After a recent practice at Little Caesars Arena, Filppula took some time to reflect on his first time with the Wings and his return to the team.
"I think the expectation was to try to make the team and play in the NHL. That was the main thing," Filppula said. "Coming up, young player, you just want to earn your spot on the team. Obviously my first year, '05-'06, I only played, I want to say, four games up and most of the time I was in Grand Rapids. Which was good, I think that helped me a lot, get a full 82-game season, get used to the travel, get to play a lot. Those four games I don't know if I played over seven minutes total. Obviously it was good to get used to everything and I think that was a big help for moving forward."
Filppula, 35, spent the first eight years of his career in Detroit, winning a Stanley Cup with the 2008 team and falling just short in Game 7 of the 2009 Stanley Cup Finals.
There were quite a few superstars on those Wings teams -- Nick Lidstrom, Chris Chelios, Dominik Hasek, Pavel Datsyuk, Henrik Zetterberg and Niklas Kronwall, to name a few -- but Filppula said he never felt intimidated.
"To be honest, it wasn't too bad just because everybody was so great," he said. "Even though we had big names, nobody acted like that so it was easy to come and be part of that team. Obviously you knew if you were going to make the team, you were going to get to play with good players, great players. So that made it kind of easier. When you play with good players, it's easier to play. Made that part easier but obviously at the same time, every day in the locker room, being a younger guy, you got to see how all these guys work, what they did and you couldn't ask for a better learning place.
"But then again, my first year we went to conference finals, then twice in the finals. Okay, well, this is nice, you get to do this every year and you have a chance to win every year. Obviously, you realize that's not the case."
After the 2012-13 season, Filppula moved on to the Tampa Bay Lightning, reuniting with general manager Steve Yzerman, who was ending his Wings playing career just as Filppula started his.
The Lightning traded Filppula to the Philadelphia Flyers in 2017 and he spent the rest of that season and the following season in the City of Brotherly Love.
Last year, Filppula joined the New York Islanders as a free agent, signing a one-year deal.
There is something to be said for staying with one team your entire career but Filppula appreciates that he had a chance to gain experience with other teams.
"I'm happy that I did that. You get to see different places, get to know different players, meet different people," he said. "I think it's been really cool to see. Obviously I think every room is pretty much the same, you have good guys, people who are alike, think alike. So that's been cool. I've been fortunate with all good organizations, too. Tampa was really good, quick visit both in Philly and Long Island, both great organizations. Had good teams. Philly didn't make the playoffs first year but second year made the playoffs. Obviously last year made the playoffs with Long Island.

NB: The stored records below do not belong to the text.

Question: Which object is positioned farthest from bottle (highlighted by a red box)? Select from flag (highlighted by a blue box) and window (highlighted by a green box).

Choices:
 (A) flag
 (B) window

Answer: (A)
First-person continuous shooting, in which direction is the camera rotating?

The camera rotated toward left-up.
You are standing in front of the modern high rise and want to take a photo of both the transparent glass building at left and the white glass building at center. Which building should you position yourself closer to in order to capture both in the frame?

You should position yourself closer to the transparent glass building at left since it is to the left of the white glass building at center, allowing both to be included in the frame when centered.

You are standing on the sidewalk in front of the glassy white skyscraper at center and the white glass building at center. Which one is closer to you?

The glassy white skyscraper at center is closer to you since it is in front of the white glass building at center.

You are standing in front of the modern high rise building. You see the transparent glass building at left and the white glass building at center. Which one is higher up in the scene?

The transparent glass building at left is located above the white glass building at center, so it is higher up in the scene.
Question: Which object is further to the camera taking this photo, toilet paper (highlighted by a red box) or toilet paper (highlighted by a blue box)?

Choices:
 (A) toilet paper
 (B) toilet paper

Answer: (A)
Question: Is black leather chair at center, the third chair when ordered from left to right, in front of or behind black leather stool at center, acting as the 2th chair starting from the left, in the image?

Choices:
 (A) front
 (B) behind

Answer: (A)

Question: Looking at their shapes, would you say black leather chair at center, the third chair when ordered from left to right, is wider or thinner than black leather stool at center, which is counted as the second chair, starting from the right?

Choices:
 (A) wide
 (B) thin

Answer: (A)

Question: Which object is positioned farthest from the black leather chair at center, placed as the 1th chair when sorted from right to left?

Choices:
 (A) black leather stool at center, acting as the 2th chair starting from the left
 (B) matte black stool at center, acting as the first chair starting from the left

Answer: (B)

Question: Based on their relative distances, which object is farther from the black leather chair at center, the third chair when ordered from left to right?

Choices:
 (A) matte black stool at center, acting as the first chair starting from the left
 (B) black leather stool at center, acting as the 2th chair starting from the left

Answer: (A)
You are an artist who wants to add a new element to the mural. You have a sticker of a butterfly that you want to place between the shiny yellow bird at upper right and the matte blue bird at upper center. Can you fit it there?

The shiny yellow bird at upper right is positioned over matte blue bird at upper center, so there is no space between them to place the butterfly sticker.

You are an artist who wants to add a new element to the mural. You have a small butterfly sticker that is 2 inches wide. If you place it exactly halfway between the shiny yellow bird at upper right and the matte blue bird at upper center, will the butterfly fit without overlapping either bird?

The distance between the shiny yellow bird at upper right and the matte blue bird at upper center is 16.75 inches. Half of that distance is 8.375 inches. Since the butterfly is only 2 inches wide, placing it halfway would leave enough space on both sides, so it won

"You learn a little bit, you get to see different players, you learn from different players, again, how that room works and how players do their thing. It's good, I like that. I like watching how other players do things and try and pick up some things you think can help you out."

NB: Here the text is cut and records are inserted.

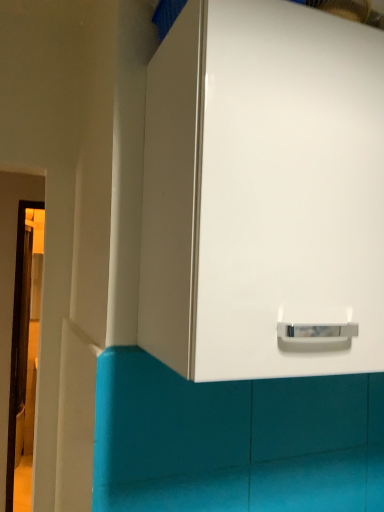 The width and height of the screenshot is (384, 512). I want to click on white glossy cabinet at center, so click(x=262, y=190).

Describe the element at coordinates (262, 190) in the screenshot. Image resolution: width=384 pixels, height=512 pixels. I see `white glossy cabinet at center` at that location.

You are a GUI agent. You are given a task and a screenshot of the screen. Output one action in this format:
    pyautogui.click(x=<x>, y=<y>)
    Task: Click on the white glossy cabinet at center
    The image size is (384, 512).
    Given the screenshot: What is the action you would take?
    pyautogui.click(x=262, y=190) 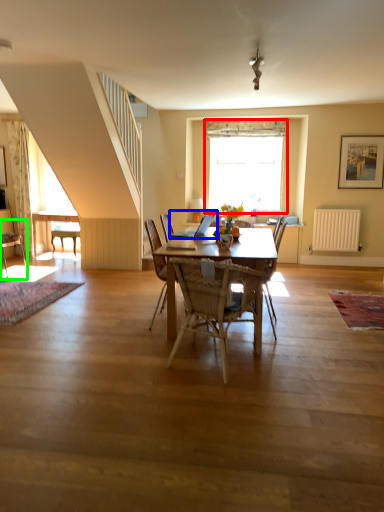 Question: Estimate the real-world distances between objects in this image. Which object is closer to window (highlighted by a red box), laptop (highlighted by a blue box) or chair (highlighted by a green box)?

Choices:
 (A) laptop
 (B) chair

Answer: (A) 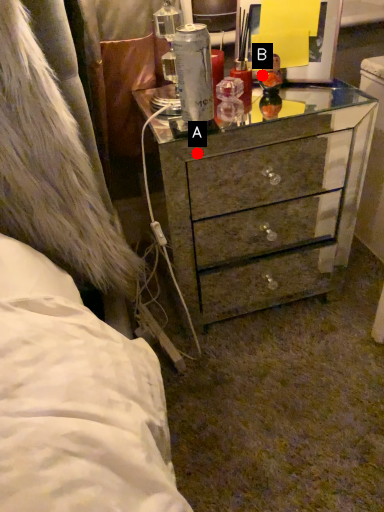 Question: Two points are circled on the image, labeled by A and B beside each circle. Among these points, which one is nearest to the camera?

Choices:
 (A) A is closer
 (B) B is closer

Answer: (B)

After a really nice season in which he had 17 goals, 14 assists and was plus-19 in 72 games, Filppula could have gone back to the Islanders but decided to return to where it all began.

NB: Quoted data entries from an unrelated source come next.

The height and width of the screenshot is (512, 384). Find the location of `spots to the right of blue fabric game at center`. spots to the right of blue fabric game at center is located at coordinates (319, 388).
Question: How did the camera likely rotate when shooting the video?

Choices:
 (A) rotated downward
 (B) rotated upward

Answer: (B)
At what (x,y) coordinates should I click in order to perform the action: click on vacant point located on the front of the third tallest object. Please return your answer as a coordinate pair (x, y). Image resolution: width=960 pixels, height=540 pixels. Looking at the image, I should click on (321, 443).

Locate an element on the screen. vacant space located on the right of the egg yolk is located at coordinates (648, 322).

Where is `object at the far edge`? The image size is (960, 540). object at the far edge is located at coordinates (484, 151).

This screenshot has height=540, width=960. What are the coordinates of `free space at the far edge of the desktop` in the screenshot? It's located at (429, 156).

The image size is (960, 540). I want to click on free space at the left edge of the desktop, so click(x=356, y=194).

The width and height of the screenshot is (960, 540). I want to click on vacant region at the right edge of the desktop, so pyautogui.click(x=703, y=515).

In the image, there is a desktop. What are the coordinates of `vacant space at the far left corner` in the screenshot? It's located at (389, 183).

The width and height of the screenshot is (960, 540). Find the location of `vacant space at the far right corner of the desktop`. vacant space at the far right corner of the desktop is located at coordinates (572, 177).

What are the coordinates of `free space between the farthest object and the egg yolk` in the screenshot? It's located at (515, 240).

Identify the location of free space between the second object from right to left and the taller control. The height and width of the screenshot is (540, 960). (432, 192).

"I obviously had a great time here," Filppula said. "When I left, I didn't necessarily think I'd be coming back. You never know but I left on great terms. So in that sense, I was thinking I could come back and maybe the opportunity will come at some point. Now that it did, instantly I was really excited. Obviously things worked out and I was able to be here for two years, that was important for me. I still have some guys who used to play back then so that was nice.
"Those things together, I wasn't thinking about it but when that opportunity came, I found myself being really excited about coming back. I know it's a little bit of a rebuild but it's good. Obviously it hasn't been the season we want but I think when you start winning after this, it's going to feel even better."
Among those players still with the Wings from Filppula's first stint is defenseman Jonathan Ericsson.
"We always used to go out for dinners and got our group and I was sad when he was leaving us," Ericsson said. "Obviously it's really fun to have him back here."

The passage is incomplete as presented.